You could always try to honestly engage them in that conversation. When they say that you'll change your mind, you could ask them (not with an attitude), "I'm curious about why you think you know what I'll want better than I know that myself. Could you explain why you think I lack that kind of self-awareness on a choice that's that important?"
Or, if they take a more, "Well, you should want to get married and have kids" kind of approach, you could do a similar sort of thing. Ask them why they think that their preferences for your life are more important than your own preferences for your own life. You could say something like, "Okay, I understand that you want me to get married and have kids, and that you think it's both important and enjoyable for people to do that. I get that, and I think that it is true for most people. But I don't think I would like it, and I hope you don't think so little of me that you assume that you know what I want better than I do. It is possible for someone to have a different preference than you do, isn't it? In that case, my question to you is whether you want my choices in life to make you happy at the expense of my own happiness, or if you'd prefer to see me happy, even if that means that I make a couple of choices differently than you did."

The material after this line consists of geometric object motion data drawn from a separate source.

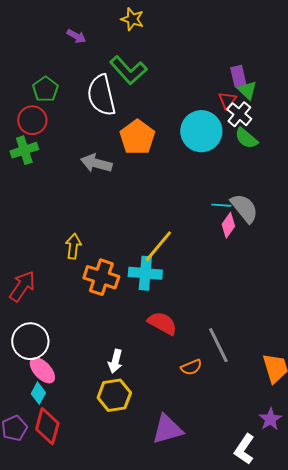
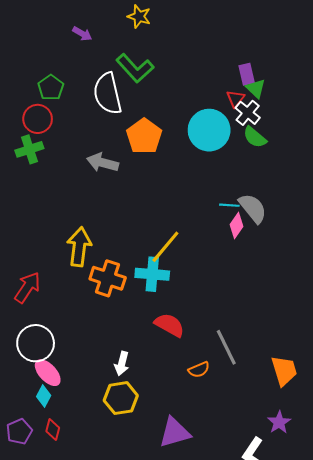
yellow arrow: (73, 246) -> (79, 247), size x1.5
red diamond: (47, 426) -> (53, 429), size x0.6

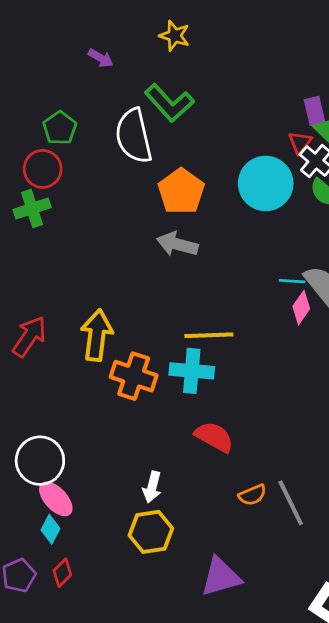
gray arrow: (103, 163) -> (177, 244), moved
yellow line: (165, 247) -> (209, 335), turned 48
red arrow: (27, 287) -> (29, 337), moved
gray line: (226, 347) -> (291, 503), moved
red diamond: (53, 429) -> (62, 573), turned 30

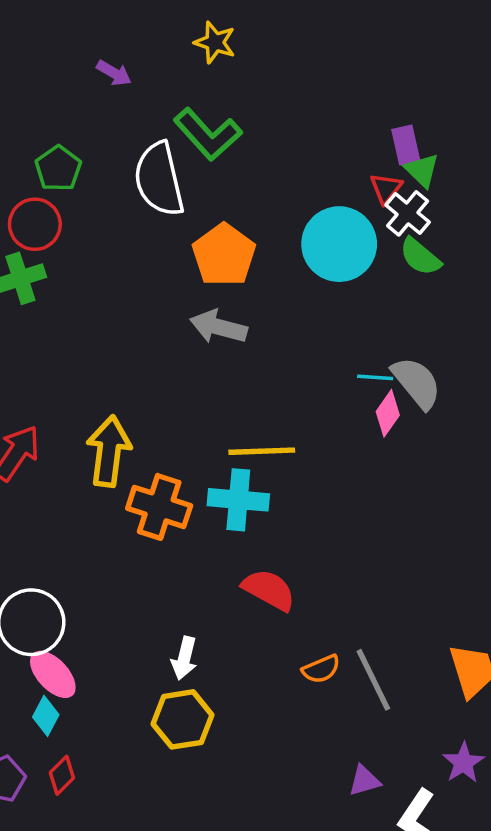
purple triangle: (221, 577) -> (364, 781), moved, size x0.6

I think that if you were going to do something like that, you'd have to do it in a non-retaliatory kind of way. Don't ask in a snippy way, or to get back at them for being pushy, or just to shut them up or piss them off. Ask the same way you'd ask them what they're doing next weekend-- more to get information than to make a point. There's a chance that if you ask someone that way, they might see that they really don't have any reasons. But then again, I'm guessing that there's a significant amount of overlap between people who believe that their own personal preferences are, or should be, universal and the kind of people who don't understand the term "respectfully disagree." So maybe it's a lost cause.
Just as a disclaimer though, I should point out that I almost never had to deal with this kind of thing. My family is pretty respectful of individual choices in these matters. And even on the few issue that they have stronger opinions on, they seemed to figure out quickly that I'm going to do what I want to do, regardless of how they try to influence me.